It’s a new era for NeuWave Medical. The Madison, WI-based device and software maker says that earlier this week, it was acquired for an undisclosed sum by Ethicon, a surgery-focused subsidiary of Johnson & Johnson (NYSE: JNJ).
NeuWave had raised about $54 million from investors, a large chunk of which came from the company’s $25 million Series C funding round last May. At the time, CEO Dan Sullivan projected the company would top $20 million in revenue in 2015, but this week he declined to comment on the company’s financial performance last year.
NeuWave’s products use microwave energy to “ablate,” or eliminate, tumors, primarily ones located in patients’ lungs, livers, kidneys, and bones. Cincinnati-based Ethicon makes sutures, wound-closure devices, and other tools used inside operating rooms.
Sullivan says the deal will help his business expand beyond the U.S. and Canada, where the lion’s share of its devices are currently sold. He says NeuWave can also currently sell in Europe, albeit only “in a limited way.”
“The vision has always been to go beyond North America,” Sullivan says in an interview. “Clearly, Johnson & Johnson has a global presence, which should open a lot of doors for us. We’re getting ready to expand our markets in the coming months.”
Sullivan says NeuWave has about 110 employees, up from about 80 as of last May. Most are based in Madison, he says, while the rest work remotely or from the company’s Minneapolis office. He says he expects few workers will have to move once the acquisition is finalized, which is likely to occur before the end of June.
NeuWave’s devices are currently used in more than half of the top U.S. cancer hospitals, Sullivan says, citing a U.S. News & World Report ranking.
One customer is the University of Wisconsin Hospital and Clinics, which is part of the same institution where researchers developed the technology that underpins NeuWave’s inventions. The company was founded in 2004 by three UW-Madison professors—radiologist Fred Lee and engineers Daniel van der Weide and Chris Brace. Lee remains “very actively involved” with the company, Sullivan says.

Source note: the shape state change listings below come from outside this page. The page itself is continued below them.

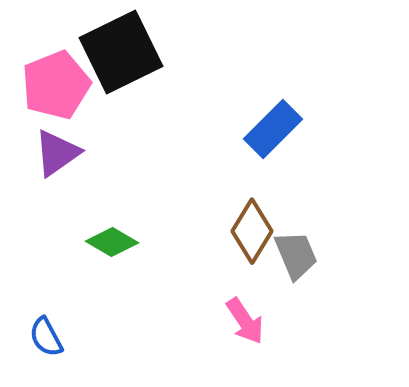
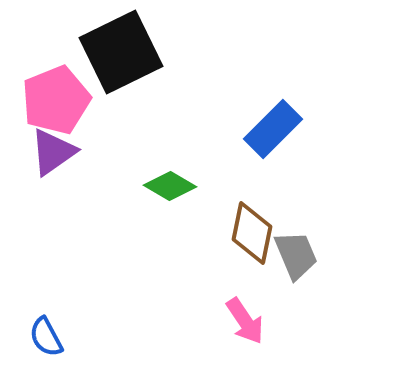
pink pentagon: moved 15 px down
purple triangle: moved 4 px left, 1 px up
brown diamond: moved 2 px down; rotated 20 degrees counterclockwise
green diamond: moved 58 px right, 56 px up
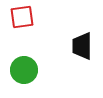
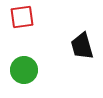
black trapezoid: rotated 16 degrees counterclockwise
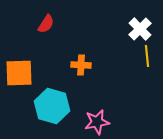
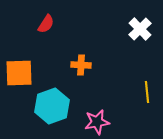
yellow line: moved 36 px down
cyan hexagon: rotated 24 degrees clockwise
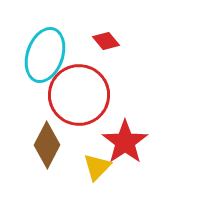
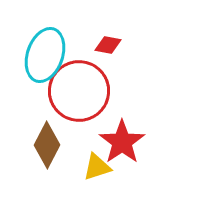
red diamond: moved 2 px right, 4 px down; rotated 40 degrees counterclockwise
red circle: moved 4 px up
red star: moved 3 px left
yellow triangle: rotated 28 degrees clockwise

The Wisconsin Alumni Research Foundation, which manages intellectual property for the university, worked with NeuWave early on to license certain parts of its technology. Sullivan says some of the company’s patents continue to be licensed through the foundation, but there are also “NeuWave patents.”
After receiving FDA clearance, NeuWave began selling its products in 2011. Today, its flagship device is the Certus 140 ablation system. It includes the probes whose tips deliver energy to soft-tissue lesions, as well as a wheeled workstation with a touch-screen monitor.

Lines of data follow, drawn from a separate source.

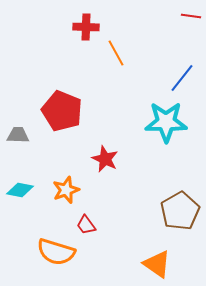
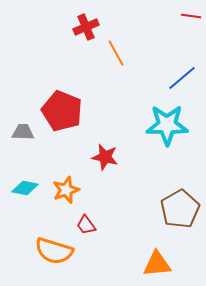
red cross: rotated 25 degrees counterclockwise
blue line: rotated 12 degrees clockwise
cyan star: moved 1 px right, 3 px down
gray trapezoid: moved 5 px right, 3 px up
red star: moved 2 px up; rotated 12 degrees counterclockwise
cyan diamond: moved 5 px right, 2 px up
brown pentagon: moved 2 px up
orange semicircle: moved 2 px left, 1 px up
orange triangle: rotated 40 degrees counterclockwise
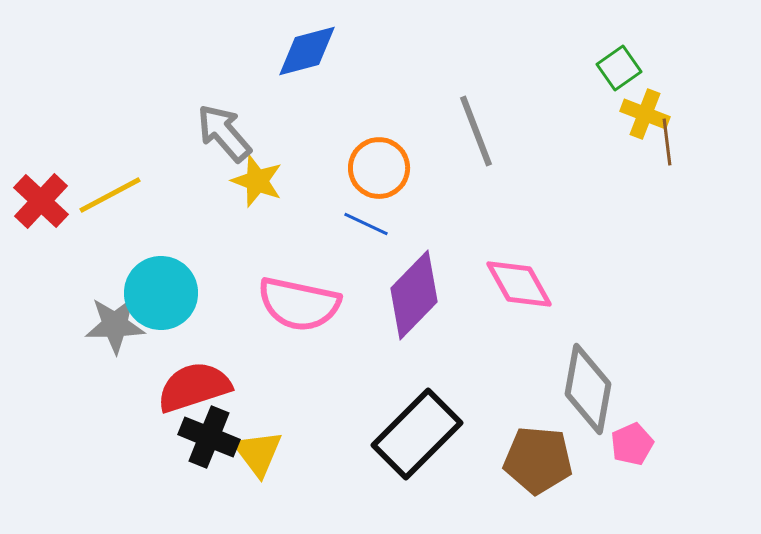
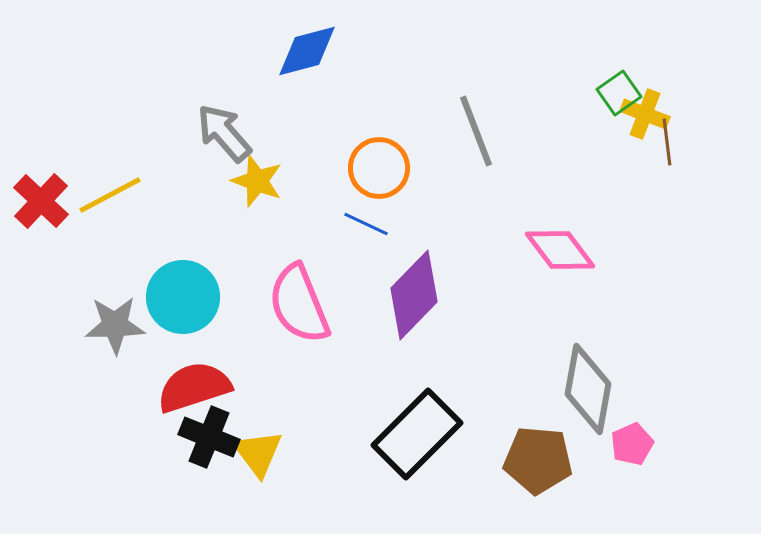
green square: moved 25 px down
pink diamond: moved 41 px right, 34 px up; rotated 8 degrees counterclockwise
cyan circle: moved 22 px right, 4 px down
pink semicircle: rotated 56 degrees clockwise
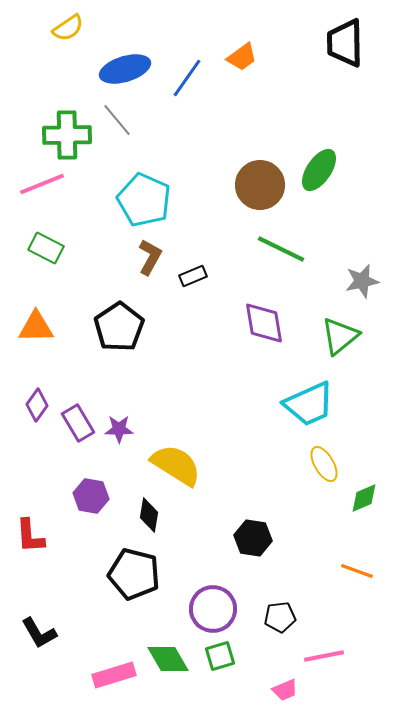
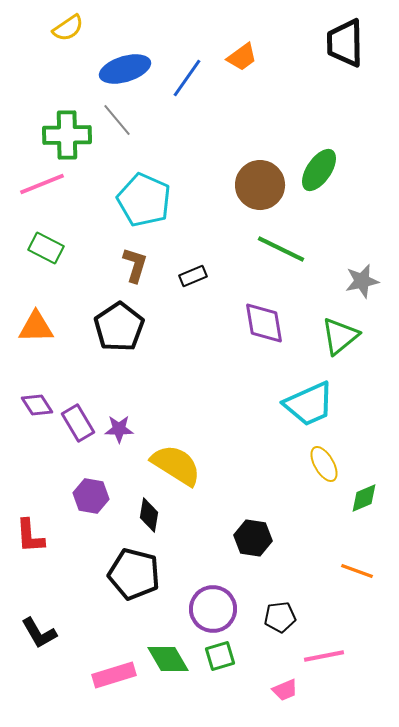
brown L-shape at (150, 257): moved 15 px left, 8 px down; rotated 12 degrees counterclockwise
purple diamond at (37, 405): rotated 68 degrees counterclockwise
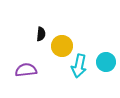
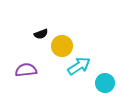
black semicircle: rotated 64 degrees clockwise
cyan circle: moved 1 px left, 21 px down
cyan arrow: rotated 135 degrees counterclockwise
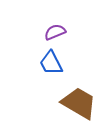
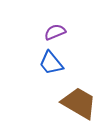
blue trapezoid: rotated 12 degrees counterclockwise
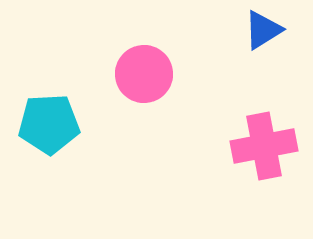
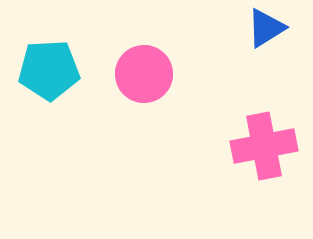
blue triangle: moved 3 px right, 2 px up
cyan pentagon: moved 54 px up
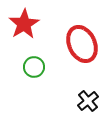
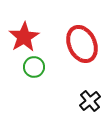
red star: moved 13 px down
black cross: moved 2 px right
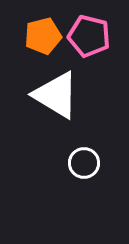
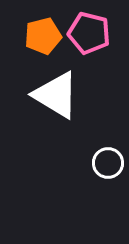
pink pentagon: moved 3 px up
white circle: moved 24 px right
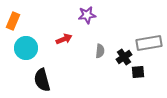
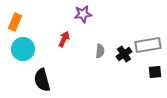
purple star: moved 4 px left, 1 px up
orange rectangle: moved 2 px right, 1 px down
red arrow: rotated 42 degrees counterclockwise
gray rectangle: moved 1 px left, 2 px down
cyan circle: moved 3 px left, 1 px down
black cross: moved 3 px up
black square: moved 17 px right
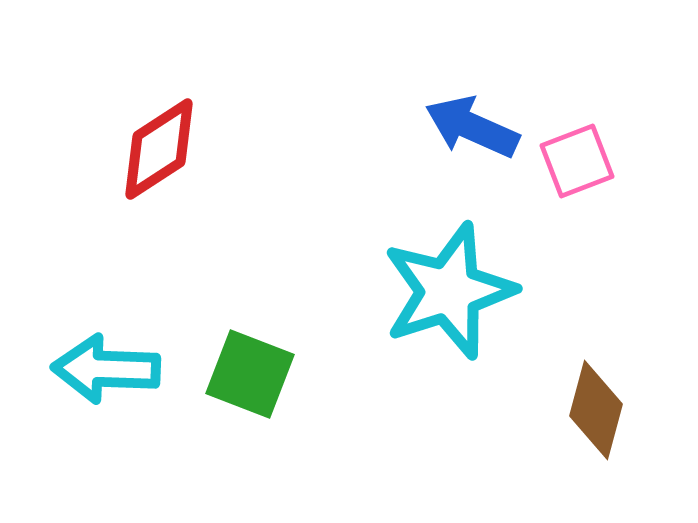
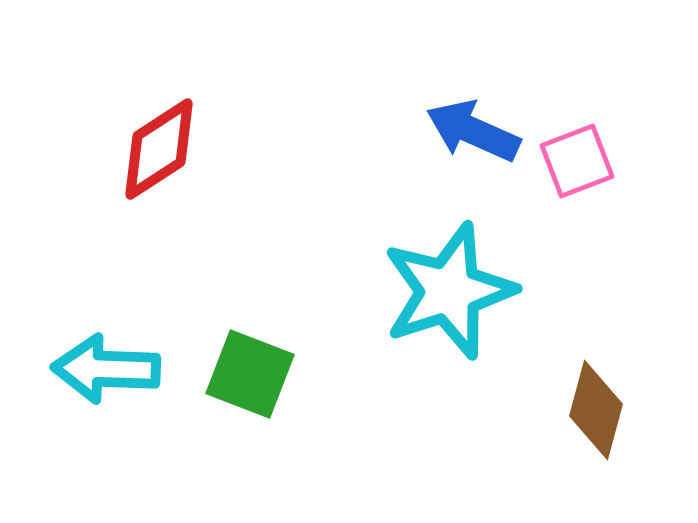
blue arrow: moved 1 px right, 4 px down
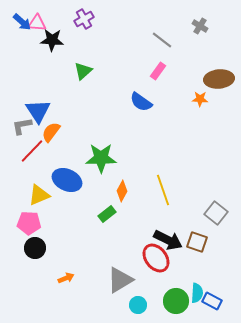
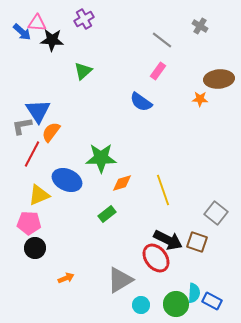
blue arrow: moved 10 px down
red line: moved 3 px down; rotated 16 degrees counterclockwise
orange diamond: moved 8 px up; rotated 45 degrees clockwise
cyan semicircle: moved 3 px left
green circle: moved 3 px down
cyan circle: moved 3 px right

A typical ablation procedure involves placing one or more antennas into a tumor, and then discharging microwaves that cause water molecules within the lesion to oscillate. Their rapid, back-and-forth movement creates friction and heat, in theory destroying the tumor while leaving healthy tissue unharmed.
These procedures are considered “minimally invasive,” in part because they only require a small incision. Eventually, no incision may be necessary; Sullivan says NeuWave is continuing to develop a flexible catheter with a microwave tip. This probe has the potential to be used in cheaper, less invasive alternatives to chemotherapy and lung-removal procedures. The Ethicon acquisition is unlikely to affect NeuWave’s timeline for commercializing the catheter, he says.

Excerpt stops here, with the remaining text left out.